Despite figures showing the euro zone manufacturing sector contracted faster than previously thought last month and data from China signalling that the pace of the country's economic growth will weaken well into the third quarter, investors continued to focus on this week's European Central Bank policy meeting.
The ECB is expected to unveil details of a plan to buy bonds from Spain and Italy to lower the two countries' borrowing costs and ease the region's debt crisis.
On Monday, ECB President Mario Draghi was reported as saying that the purchase of sovereign bonds with a maturity of up to three years by the central bank would not breach EU rules, easing worries about the plan's potential hurdles.
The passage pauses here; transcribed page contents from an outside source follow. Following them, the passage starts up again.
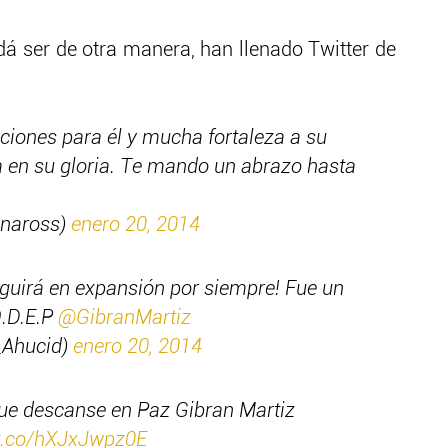
 ser de otra manera, han llenado Twitter de
ciones para él y mucha fortaleza a su
ga en su gloria. Te mando un abrazo hasta
inaross)
enero 20, 2014
eguirá en expansión por siempre! Fue un
Q.D.E.P
@GibranMartiz
_Ahucid)
enero 20, 2014
ue descanse en Paz Gibran Martiz
/t.co/hXJxJwpz0E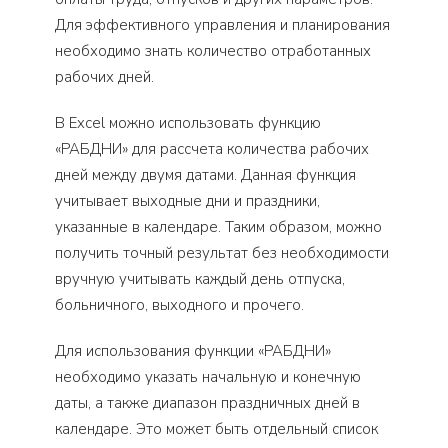
Для эффективного управления и планирования
необходимо знать количество отработанных
рабочих дней.
В Excel можно использовать функцию
«РАБДНИ» для рассчета количества рабочих
дней между двумя датами. Данная функция
учитывает выходные дни и праздники,
указанные в календаре. Таким образом, можно
получить точный результат без необходимости
вручную учитывать каждый день отпуска,
больничного, выходного и прочего.
Для использования функции «РАБДНИ»
необходимо указать начальную и конечную
даты, а также диапазон праздничных дней в
календаре. Это может быть отдельный список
Despite Monday's gains, Francois Chevallier, strategist at Banque Leonardo, warned that equities will struggle to extend their rally started in late July.
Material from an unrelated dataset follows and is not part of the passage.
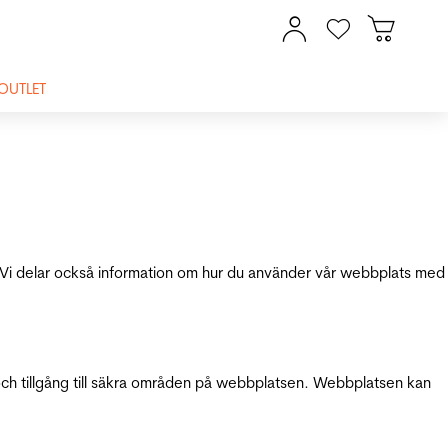
OUTLET
ik. Vi delar också information om hur du använder vår webbplats med
och tillgång till säkra områden på webbplatsen. Webbplatsen kan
"The ECB's plan to buy bonds is pretty much priced in at this point. The risk is now on the downside, if investors are disappointed by the central bank's programme or the conditions attached to it," he said.
"The price-to-earnings ratios have gone up, due to rising prices but also to eroding analyst forecasts, which is seriously limiting the upside potential for stocks."
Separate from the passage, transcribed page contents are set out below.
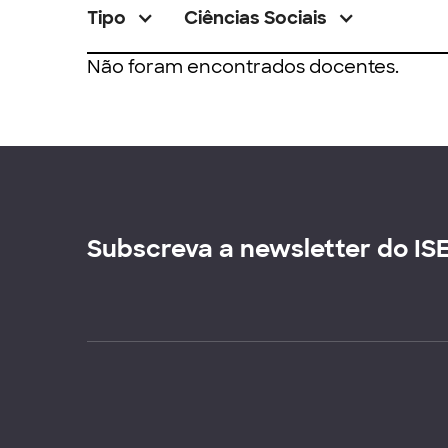
Tipo
Ciências Sociais
Não foram encontrados docentes.
Subscreva a newsletter do IS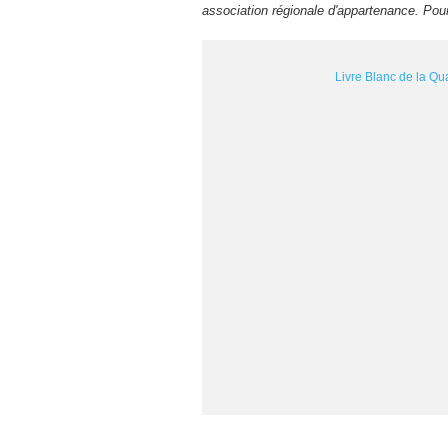
association régionale d'appartenance. Po
Livre Blanc de la Qua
VALUATIONS AT 18-MONTH HIGHS
The sharp equity rally started in late July - sparked by comments from Draghi about potential bold measures to help fight the debt crisis - has propelled European equities to valuation ratios not seen in 18 months.
The euro zone's blue chip Euro STOXX 50 index is trading at 9.85 times 12-month forward earnings, a level not seen since March 2011, while the broader STOXX Europe 600 index trades at 10.88 times expected earnings, its highest price-to-earnings ratio (P/E) since April 2011.
However, both European indexes still trade well below their 10-year average P/E ratios - 11.23 for the Euro STOXX 50 and 12.37 for the STOXX 600. European blue chips also remain cheaper than stocks from emerging markets, with the MSCI emerging equities index trading at 9.94 times expected earnings.
By comparison, Wall Street's S&P 500 trades at a 12-month forward P/E ratio of 12.77.
Despite the recent strong gains, investors pulled over $1 billion out of Europe equity funds in the last week of August, according to EPFR Global, a research firm which tracks both traditional and alternative funds globally.
EPFR also signals a strong rise in investors' appetite for hedges, as investors move to protect their portfolios.
RISING RISK AVERSION
"With volatility so low and recent portfolio gains to protect, investors have been buying volatility funds in recent weeks amounting to about $1 billion of inflows," EPFR Global Managing Director Brad Durham wrote in a note.
"The bets are paying off as the VIX gapped higher during the last two weeks of August."
Reflecting a similar trend in Europe, the Euro STOXX 50 volatility index, Europe's main gauge of equity market investor anxiety, surged 3.7 percent on Monday.
The volatility index and the Euro STOXX 50 usually move in opposite directions, but the VSTOXX has gained more than 25 percent over the past two weeks while the Euro STOXX 50 is only down 1.3 percent over the same period, signalling a rise in investors' risk aversion despite any significant pull-backs in stocks.
"(The volatility index) is bouncing from what was quite a low level hit in July, but that being said, its recent rise is a sign that a lot of investors are bracing for a market correction. It bodes ill for equities in the next few weeks," a London-based volatility and derivatives trader said.